What to produce.
Would you output the entries below only from the line containing "the judgment was" through the line containing "then the GDP has recovered, the first", exactly as they stand and with both ends included?

Given data.

════════════════════

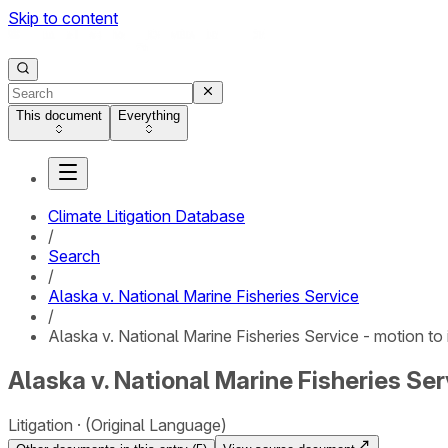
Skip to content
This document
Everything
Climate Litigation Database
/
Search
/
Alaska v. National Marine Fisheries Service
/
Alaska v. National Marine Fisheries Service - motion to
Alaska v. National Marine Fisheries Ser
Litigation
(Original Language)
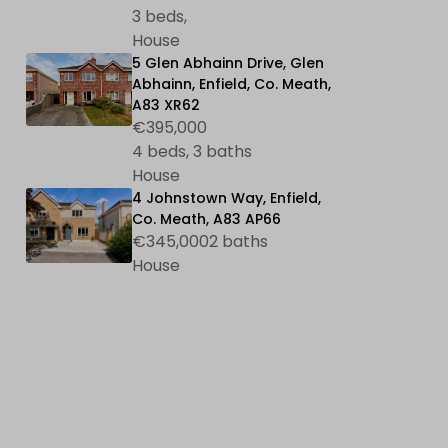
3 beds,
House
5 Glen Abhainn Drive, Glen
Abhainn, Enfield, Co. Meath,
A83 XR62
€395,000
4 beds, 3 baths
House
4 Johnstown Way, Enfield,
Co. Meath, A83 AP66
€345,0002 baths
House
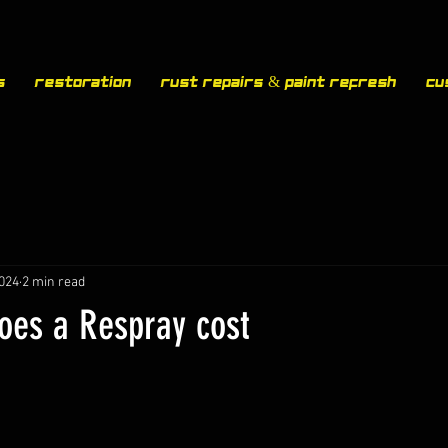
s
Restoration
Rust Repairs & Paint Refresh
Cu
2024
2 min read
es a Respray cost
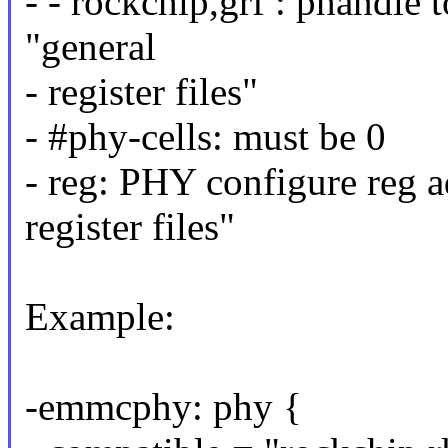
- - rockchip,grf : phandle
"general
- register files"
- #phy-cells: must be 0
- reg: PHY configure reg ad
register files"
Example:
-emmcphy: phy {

════════════════════

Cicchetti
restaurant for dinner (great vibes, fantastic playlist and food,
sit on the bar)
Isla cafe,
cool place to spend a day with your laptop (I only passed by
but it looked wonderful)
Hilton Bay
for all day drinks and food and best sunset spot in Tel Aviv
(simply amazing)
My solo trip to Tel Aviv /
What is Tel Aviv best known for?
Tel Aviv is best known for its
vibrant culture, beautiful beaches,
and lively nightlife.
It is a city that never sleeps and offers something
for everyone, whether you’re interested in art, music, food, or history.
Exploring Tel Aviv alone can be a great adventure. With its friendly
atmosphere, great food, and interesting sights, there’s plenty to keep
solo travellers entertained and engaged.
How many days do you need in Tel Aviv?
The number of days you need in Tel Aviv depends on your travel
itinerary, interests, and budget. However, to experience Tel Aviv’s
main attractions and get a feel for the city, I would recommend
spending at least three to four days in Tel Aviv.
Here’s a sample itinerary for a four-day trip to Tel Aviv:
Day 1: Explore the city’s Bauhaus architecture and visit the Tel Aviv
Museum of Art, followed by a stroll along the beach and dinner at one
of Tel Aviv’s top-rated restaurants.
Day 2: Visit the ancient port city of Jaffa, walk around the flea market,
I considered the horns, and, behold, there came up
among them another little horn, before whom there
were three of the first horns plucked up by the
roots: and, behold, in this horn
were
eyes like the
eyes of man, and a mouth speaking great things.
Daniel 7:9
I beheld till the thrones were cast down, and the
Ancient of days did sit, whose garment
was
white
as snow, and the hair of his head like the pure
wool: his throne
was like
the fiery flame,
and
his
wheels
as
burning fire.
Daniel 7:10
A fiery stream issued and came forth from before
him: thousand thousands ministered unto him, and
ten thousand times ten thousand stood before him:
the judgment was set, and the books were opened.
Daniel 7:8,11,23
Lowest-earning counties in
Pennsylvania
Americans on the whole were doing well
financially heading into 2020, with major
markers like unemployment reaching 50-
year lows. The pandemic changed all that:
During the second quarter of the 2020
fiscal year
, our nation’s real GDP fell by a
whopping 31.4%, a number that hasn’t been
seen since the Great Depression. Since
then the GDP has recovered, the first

════════════════════

Written reply.
the judgment was set, and the books were opened.
Daniel 7:8,11,23
Lowest-earning counties in
Pennsylvania
Americans on the whole were doing well
financially heading into 2020, with major
markers like unemployment reaching 50-
year lows. The pandemic changed all that:
During the second quarter of the 2020
fiscal year
, our nation’s real GDP fell by a
whopping 31.4%, a number that hasn’t been
seen since the Great Depression. Since
then the GDP has recovered, the first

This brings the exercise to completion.